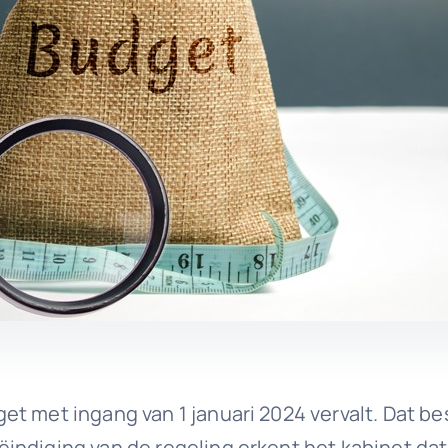
t met ingang van 1 januari 2024 vervalt. Dat be
indiging van de regeling erkent het kabinet da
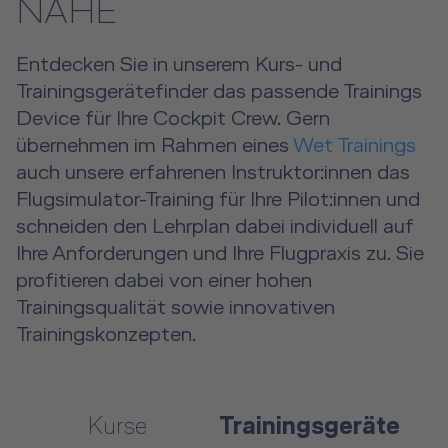
NÄHE
Entdecken Sie in unserem Kurs- und
Trainingsgerätefinder das passende Trainings
Device für Ihre Cockpit Crew. Gern
übernehmen im Rahmen eines
Wet Trainings
auch unsere erfahrenen Instruktor:innen das
Flugsimulator-Training für Ihre Pilot:innen und
schneiden den Lehrplan dabei individuell auf
Ihre Anforderungen und Ihre Flugpraxis zu. Sie
profitieren dabei von einer hohen
Trainingsqualität sowie innovativen
Trainingskonzepten.
Kurse
Trainingsgeräte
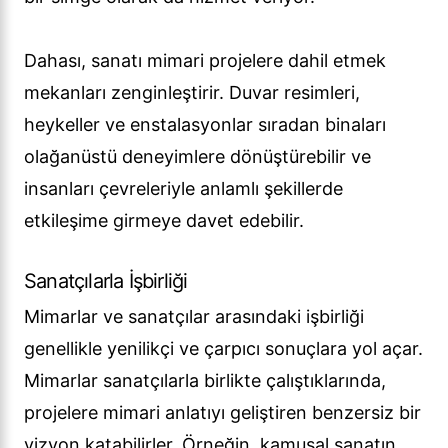
Dahası, sanatı mimari projelere dahil etmek
mekanları zenginleştirir. Duvar resimleri,
heykeller ve enstalasyonlar sıradan binaları
olağanüstü deneyimlere dönüştürebilir ve
insanları çevreleriyle anlamlı şekillerde
etkileşime girmeye davet edebilir.
Sanatçılarla İşbirliği
Mimarlar ve sanatçılar arasındaki işbirliği
genellikle yenilikçi ve çarpıcı sonuçlara yol açar.
Mimarlar sanatçılarla birlikte çalıştıklarında,
projelere mimari anlatıyı geliştiren benzersiz bir
vizyon katabilirler. Örneğin, kamusal sanatın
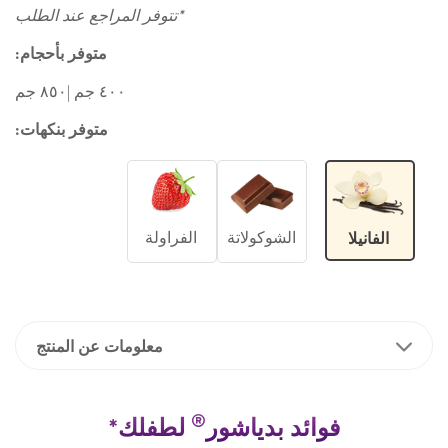
*تتوفر المراجع عند الطلب
متوفر بأحجام:
٤٠٠ جم |٨٥٠ جم
متوفر بنكهات:
الشوكولاتة
الفراولة
الفانيلا
معلومات عن المنتج
®
فوائد بدياشور
لطفلك*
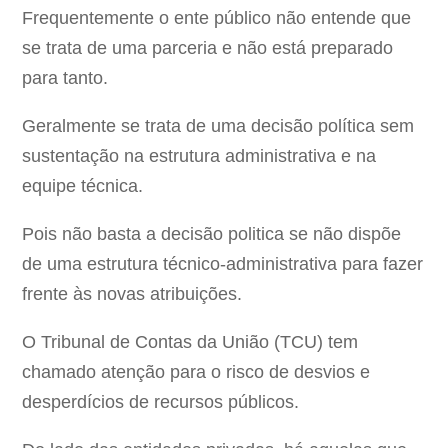
Frequentemente o ente público não entende que
se trata de uma parceria e não está preparado
para tanto.
Geralmente se trata de uma decisão política sem
sustentação na estrutura administrativa e na
equipe técnica.
Pois não basta a decisão politica se não dispõe
de uma estrutura técnico-administrativa para fazer
frente às novas atribuições.
O Tribunal de Contas da União (TCU) tem
chamado atenção para o risco de desvios e
desperdícios de recursos públicos.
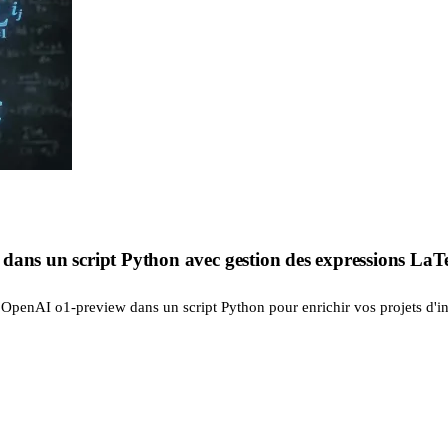
dans un script Python avec gestion des expressions La
nAI o1-preview dans un script Python pour enrichir vos projets d'intell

########################################

Task to carry out: With the pictures omitted, reproduce the records in full and exactly.

Written response:
t met ingang van 1 januari 2024 vervalt. Dat be
indiging van de regeling erkent het kabinet da
NÄHE
Entdecken Sie in unserem Kurs- und
Trainingsgerätefinder das passende Trainings
Device für Ihre Cockpit Crew. Gern
übernehmen im Rahmen eines
Wet Trainings
auch unsere erfahrenen Instruktor:innen das
Flugsimulator-Training für Ihre Pilot:innen und
schneiden den Lehrplan dabei individuell auf
Ihre Anforderungen und Ihre Flugpraxis zu. Sie
profitieren dabei von einer hohen
Trainingsqualität sowie innovativen
Trainingskonzepten.
Kurse
Trainingsgeräte
Dahası, sanatı mimari projelere dahil etmek
mekanları zenginleştirir. Duvar resimleri,
heykeller ve enstalasyonlar sıradan binaları
olağanüstü deneyimlere dönüştürebilir ve
insanları çevreleriyle anlamlı şekillerde
etkileşime girmeye davet edebilir.
Sanatçılarla İşbirliği
Mimarlar ve sanatçılar arasındaki işbirliği
genellikle yenilikçi ve çarpıcı sonuçlara yol açar.
Mimarlar sanatçılarla birlikte çalıştıklarında,
projelere mimari anlatıyı geliştiren benzersiz bir
vizyon katabilirler. Örneğin, kamusal sanatın
*تتوفر المراجع عند الطلب
متوفر بأحجام:
٤٠٠ جم |٨٥٠ جم
متوفر بنكهات:
الشوكولاتة
الفراولة
الفانيلا
معلومات عن المنتج
®
فوائد بدياشور
لطفلك*
Frequentemente o ente público não entende que
se trata de uma parceria e não está preparado
para tanto.
Geralmente se trata de uma decisão política sem
sustentação na estrutura administrativa e na
equipe técnica.
Pois não basta a decisão politica se não dispõe
de uma estrutura técnico-administrativa para fazer
frente às novas atribuições.
O Tribunal de Contas da União (TCU) tem
chamado atenção para o risco de desvios e
desperdícios de recursos públicos.
dans un script Python avec gestion des expressions La
nAI o1-preview dans un script Python pour enrichir vos projets d'intell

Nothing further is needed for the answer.